La protection du climat et une plus grande durabilité dans le transport des personnes et des marchandises : voici l’un des piliers de la politique allemande et européenne en matière de climat. Pourtant, alors que la voie semble toute tracée pour le transport routier – qu’il soit privé ou professionnel – grâce à de nouveaux modes de propulsion, principalement électriques, et pour le rail avec l’électricité verte, le secteur de l’aviation doit faire face à des obstacles bien plus importants. SARIA – une entreprise affiliée à REMONDIS – entend apporter, dès 2025, une contribution décisive en faveur d’une industrie aéronautique verte.
L’industrie aéronautique représente à l’heure actuelle deux à trois pour cent des émissions mondiales de dioxyde de carbone, et la tendance est à la hausse. Elle brûle chaque année environ 375 millions de tonnes de kérosène. Dans le même temps pourtant, elle a généré en 2022, pour la seule UE, une valeur ajoutée de 261 milliards d’euros et emploie plus de 900.000 personnes. La démarche du secteur vers une plus grande neutralité climatique revêt donc une importance économique capitale. Pourtant, les contraintes techniques pour y parvenir sont de taille.
Pour le dire familièrement : si le moteur d’une voiture tombe en panne, le conducteur va s’énerver, mais il lui suffira de se ranger sur le côté droit pour écarter le danger. Si en revanche le moteur tombe en panne dans les airs, les conséquences sont bien plus dramatiques. En outre, les moteurs d’avion présentent des profils de performance et une durée de fonctionnement bien différents de ceux des moteurs à combustion utilisés pour les véhicules circulant sur voies terrestres. Les moteurs d’avion sont donc, en quelque sorte, le fleuron des moteurs à combustion – et par conséquent moins faciles à remplacer.
L’industrie aéronautique représente à l’heure actuelle deux à trois pour cent des émissions mondiales de dioxyde de carbone, et la tendance est à la hausse.

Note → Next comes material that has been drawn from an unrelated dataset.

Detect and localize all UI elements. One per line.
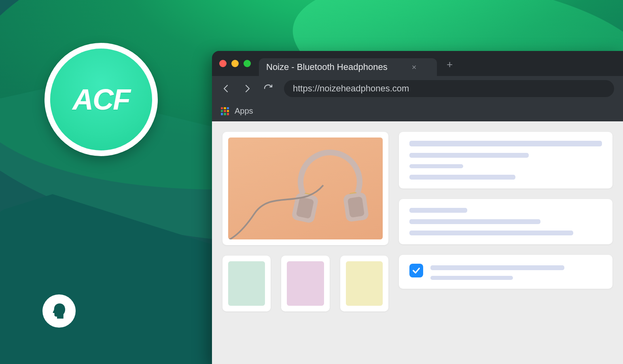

Différents concepts à l‘étude
Les compagnies aériennes et les avionneurs explorent actuellement différentes pistes. Le kérosène de synthèse fait partie des e-carburants, ce qui signifie qu’il est fabriqué à partir de procédés chimiques basés sur l’hydrogène et le CO2, utilisant de l’électricité décarbonée – issue de l’énergie éolienne et photovoltaïque. Pour résumer, il s’agit de kérosène produit artificiellement. L’avantage est que ces types de carburants peuvent être utilisés pour alimenter des moteurs déjà en service. Toutefois, ils sont actuellement difficilement disponibles et présentent des coûts de production incompatibles avec les contraintes du marché. De plus, leur fabrication requiert des volumes de production d´électricité bien plus importants qui restent encore à développer. En dépit de l’optimisme qu’ils suscitent, il reste encore beaucoup à faire avant que les kérosènes de synthèse ne soient mis sur le marché en quantité suffisante et à des prix abordables.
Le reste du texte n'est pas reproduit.